[Collected data]
=======
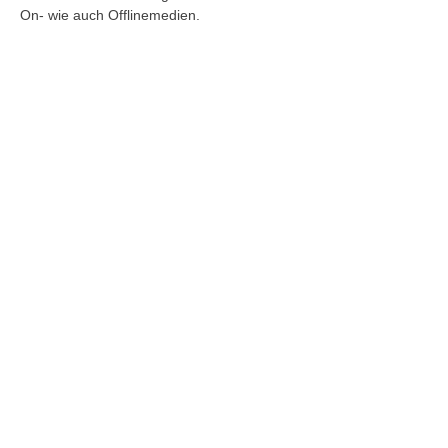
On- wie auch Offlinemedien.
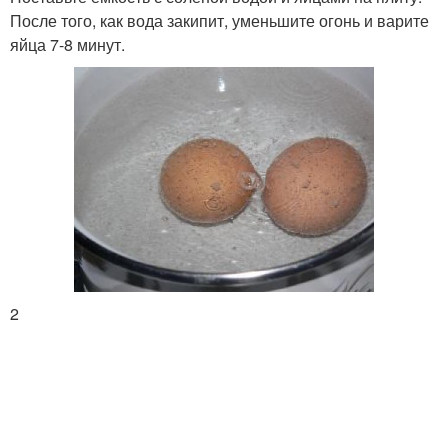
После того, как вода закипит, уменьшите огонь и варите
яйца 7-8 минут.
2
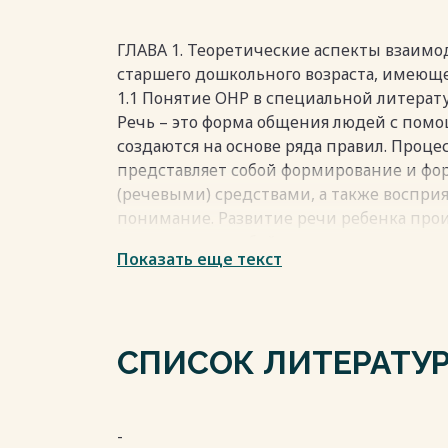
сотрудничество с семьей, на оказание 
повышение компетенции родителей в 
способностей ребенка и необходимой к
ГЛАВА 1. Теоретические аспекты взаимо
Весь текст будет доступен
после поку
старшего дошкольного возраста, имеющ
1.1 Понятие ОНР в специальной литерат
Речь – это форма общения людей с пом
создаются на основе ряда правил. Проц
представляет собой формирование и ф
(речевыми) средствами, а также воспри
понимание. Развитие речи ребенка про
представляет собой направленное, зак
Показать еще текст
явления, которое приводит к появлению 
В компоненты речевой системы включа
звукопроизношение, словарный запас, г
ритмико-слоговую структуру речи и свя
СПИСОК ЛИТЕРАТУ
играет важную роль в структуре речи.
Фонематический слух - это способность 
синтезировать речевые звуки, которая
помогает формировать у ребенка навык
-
=======
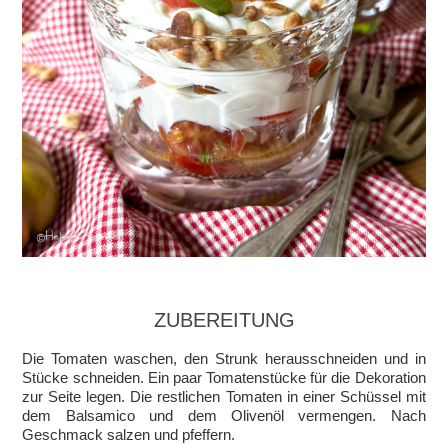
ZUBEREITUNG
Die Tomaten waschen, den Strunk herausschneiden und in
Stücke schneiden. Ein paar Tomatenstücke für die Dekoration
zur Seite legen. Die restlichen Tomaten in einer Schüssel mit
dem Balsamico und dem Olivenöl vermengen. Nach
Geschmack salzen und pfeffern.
=======
#### ASSIGNMENT:
Identify how many lines in the entries above contain the word "речи" and provide only that figure.

#### OUTPUT FOR THIS TASK:
3